The skills that If You Can’s first game, called If…, is designed to teach are about as far away from football as you can imagine: social and emotional learning, or SEL. But the picture in Hawkins’ head today has the same broad outlines.
This time, it’s about working with one of the world’s experts on promoting emotional intelligence: Janice Toben, who developed a groundbreaking SEL program as a teacher at the exclusive Nueva School in Hillsborough, CA. She’s helping the startup design an epic fantasy game that will be fun for kids to play and measurably beneficial for their emotional maturation.
In educational games, as in sports simulations, “You need great game developers to make it fun, but they are not the world authorities,” Hawkins says. “If you are teaching SEL, there is published evidence and standards and lesson plans, and you need to bring in the John Madden equivalent. Janice is our star, if you will.”
Kids playing If… land on an abandoned planet where a past conflict has driven the original inhabitants, dogs and cats, to the separate worlds of Dogma and Catonia. Wise guides help players master an energy field that links the worlds and defeat dragons and other creatures who draw dark energy—read, anger and other negative emotions—from the field.
If that all sounds a little like Star Wars, it’s no accident. Hawkins says the game world is built around the hero’s journey described by Joseph Campbell, the comparative mythologist who also inspired George Lucas.
There’s no way to tell whether If… will develop into a smash hit on the scale of Star Wars or Madden NFL. It may be an uphill fight, given that the game is designed for 6- to 12-year olds, who aren’t even old enough to sign up for accounts at the iTunes App Store, where the iPad-based game will be available starting in mid-February. But the effort, which is backed by marquee investors like Andreessen Horowitz, Greylock, Founder’s Fund, and Maveron, is symbolic of a growing conviction that parents and educators can do more to teach life skills like emotional intelligence, and that technology can be a help.

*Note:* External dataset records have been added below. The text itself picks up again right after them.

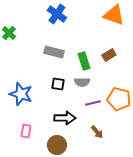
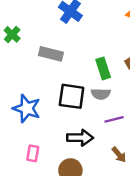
gray rectangle: (54, 52) -> (51, 54), moved
black square: (58, 84) -> (72, 96), size x1.6

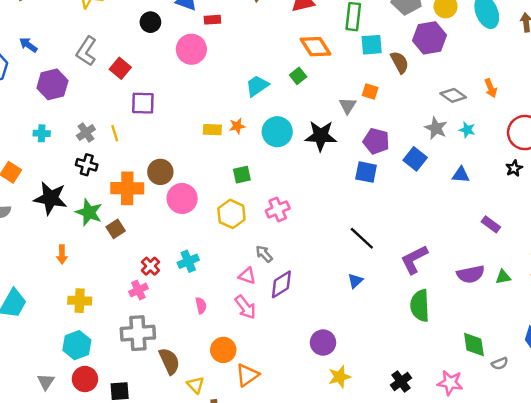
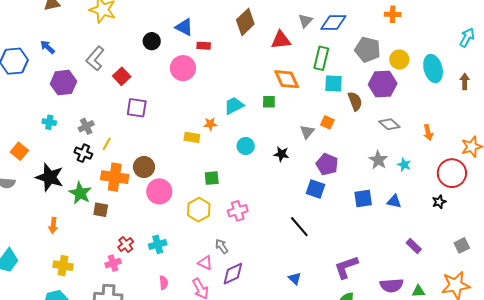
green square: (298, 76) -> (269, 102), turned 32
gray diamond: (453, 95) -> (389, 124), moved
orange star: (237, 126) -> (210, 124), moved
cyan circle: (277, 132) -> (246, 146), size x0.7
yellow line: (115, 133) -> (107, 144), moved, turned 40
black star: (321, 136) -> (281, 154), size x0.6
blue square: (415, 159) -> (363, 199), moved, turned 36
brown square: (116, 229) -> (101, 210), turned 35
black line: (362, 238) -> (299, 227), moved
blue triangle: (355, 281) -> (295, 279), turned -40

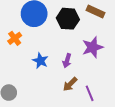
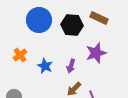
orange cross: (15, 38) -> (20, 55), moved

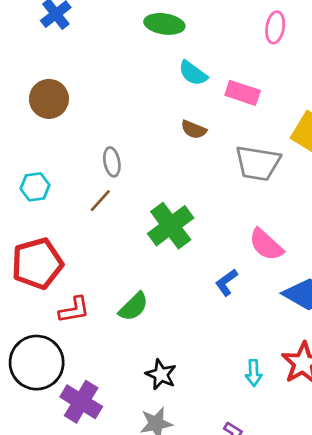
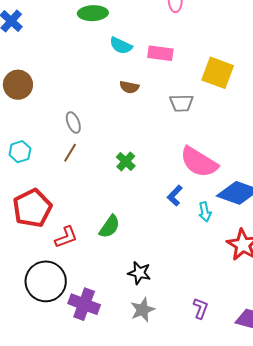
gray trapezoid: (258, 163) -> (181, 103), size x0.7
green cross: (171, 226) -> (126, 161), size x0.6
pink semicircle: (266, 245) -> (199, 162), size x1.4
cyan arrow: (254, 373) -> (205, 212), moved

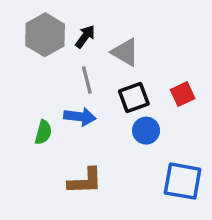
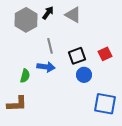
black arrow: (85, 37) -> (48, 13), moved
gray triangle: (125, 52) -> (73, 15), moved
brown L-shape: (85, 181) -> (17, 104), moved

When kids are taught that they can identify and manage their emotions, they’re more likely to make effective decisions, less likely to give up when facing challenges, and less like to bully other students or to suffer from bullying, Toben and other educators argue. “If you have that kind of instruction, from kindergarten, I think that in 20 years the world will be a very different place,” Yale psychology researcher Marc Brackett told the New York Times last September. Brackett is the developer of Ruler, a popular emotional-intelligence training program for schools; Hawkins says he’s also a consultant to If You Can.
Other organizations, including Electronic Arts, are pursuing similar ideas. The EA game SimCity, for example, is being retrofitted to teach students about ethical and social challenges such as pollution. The Learning Games Network, a spinoff of MIT and the University of Wisconsin-Madison, has developed a free, Web-based science fiction game called Quandary that teaches empathy and ethical decision-making. And there’s a related wave of companies promoting video games as a way to assess and improve mental health and acuity, for people of all ages.
The big bet at If You Can is that kids can learn social-emotional skills through encounters with software-driven characters in a fantasy game environment—and that parents, especially mothers, and eventually schools, will be willing to pay for it.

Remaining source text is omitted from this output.